Aim of the exercise
In the entries that follow, how many lines hold the string "employed"? Give only that number.

● ● ● ● ●

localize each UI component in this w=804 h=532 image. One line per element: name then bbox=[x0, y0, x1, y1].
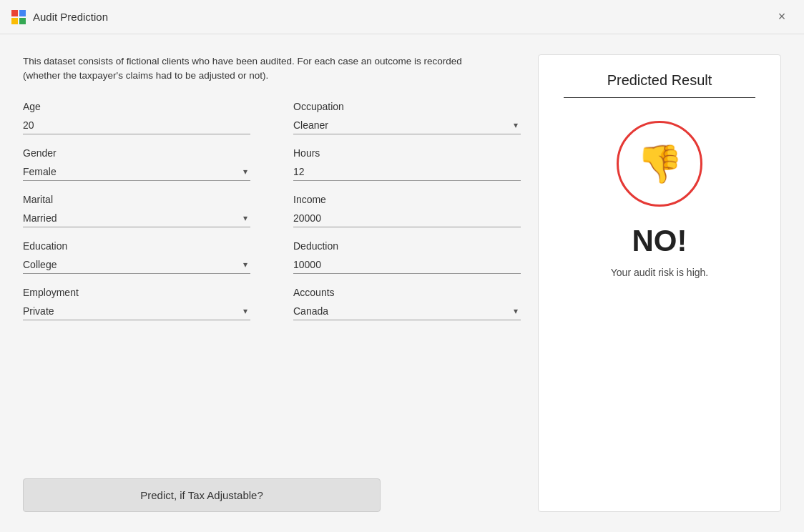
age-label: Age bbox=[23, 101, 250, 112]
title-bar-left: Audit Prediction bbox=[11, 10, 108, 24]
description-text: This dataset consists of fictional clien… bbox=[23, 54, 495, 84]
app-icon-red bbox=[11, 10, 18, 16]
hours-label: Hours bbox=[293, 147, 521, 159]
gender-label: Gender bbox=[23, 147, 250, 159]
thumbs-down-circle: 👎 bbox=[617, 121, 702, 207]
form-column-right: Occupation Cleaner Manager Professional … bbox=[293, 101, 521, 456]
marital-group: Marital Married Single Divorced ▾ bbox=[23, 194, 250, 227]
deduction-group: Deduction bbox=[293, 240, 521, 274]
education-select-wrapper: College High School University ▾ bbox=[23, 256, 250, 274]
deduction-input[interactable] bbox=[293, 256, 521, 274]
predicted-result-title: Predicted Result bbox=[607, 72, 712, 89]
employment-select-wrapper: Private Self-employed Government ▾ bbox=[23, 302, 250, 320]
hours-input[interactable] bbox=[293, 163, 521, 181]
education-group: Education College High School University… bbox=[23, 240, 250, 274]
marital-select[interactable]: Married Single Divorced bbox=[23, 210, 250, 227]
hours-group: Hours bbox=[293, 147, 521, 181]
gender-group: Gender Female Male ▾ bbox=[23, 147, 250, 181]
education-label: Education bbox=[23, 240, 250, 252]
education-select[interactable]: College High School University bbox=[23, 256, 250, 274]
app-icon-yellow bbox=[11, 18, 18, 24]
marital-select-wrapper: Married Single Divorced ▾ bbox=[23, 210, 250, 227]
occupation-group: Occupation Cleaner Manager Professional … bbox=[293, 101, 521, 134]
form-grid: Age Gender Female Male ▾ Marital bbox=[23, 101, 521, 456]
title-bar: Audit Prediction × bbox=[0, 0, 804, 34]
occupation-label: Occupation bbox=[293, 101, 521, 112]
gender-select[interactable]: Female Male bbox=[23, 163, 250, 181]
gender-select-wrapper: Female Male ▾ bbox=[23, 163, 250, 181]
close-button[interactable]: × bbox=[771, 6, 793, 28]
occupation-select[interactable]: Cleaner Manager Professional Sales bbox=[293, 117, 521, 134]
form-column-left: Age Gender Female Male ▾ Marital bbox=[23, 101, 250, 456]
age-input[interactable] bbox=[23, 117, 250, 134]
app-icon bbox=[11, 10, 26, 24]
app-title: Audit Prediction bbox=[33, 11, 108, 23]
main-content: This dataset consists of fictional clien… bbox=[0, 34, 804, 532]
left-panel: This dataset consists of fictional clien… bbox=[23, 54, 521, 512]
result-outcome: NO! bbox=[632, 224, 687, 258]
app-icon-blue bbox=[19, 10, 26, 16]
income-group: Income bbox=[293, 194, 521, 227]
employment-label: Employment bbox=[23, 287, 250, 298]
income-label: Income bbox=[293, 194, 521, 205]
age-group: Age bbox=[23, 101, 250, 134]
income-input[interactable] bbox=[293, 210, 521, 227]
accounts-label: Accounts bbox=[293, 287, 521, 298]
deduction-label: Deduction bbox=[293, 240, 521, 252]
thumbs-down-icon: 👎 bbox=[637, 142, 683, 186]
result-divider bbox=[564, 97, 755, 98]
occupation-select-wrapper: Cleaner Manager Professional Sales ▾ bbox=[293, 117, 521, 134]
employment-select[interactable]: Private Self-employed Government bbox=[23, 302, 250, 320]
app-icon-green bbox=[19, 18, 26, 24]
accounts-select[interactable]: Canada USA UK bbox=[293, 302, 521, 320]
accounts-group: Accounts Canada USA UK ▾ bbox=[293, 287, 521, 320]
right-panel: Predicted Result 👎 NO! Your audit risk i… bbox=[538, 54, 781, 512]
marital-label: Marital bbox=[23, 194, 250, 205]
result-description: Your audit risk is high. bbox=[611, 267, 708, 278]
accounts-select-wrapper: Canada USA UK ▾ bbox=[293, 302, 521, 320]
employment-group: Employment Private Self-employed Governm… bbox=[23, 287, 250, 320]
predict-button[interactable]: Predict, if Tax Adjustable? bbox=[23, 478, 381, 512]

● ● ● ● ●

Output for this exercise
3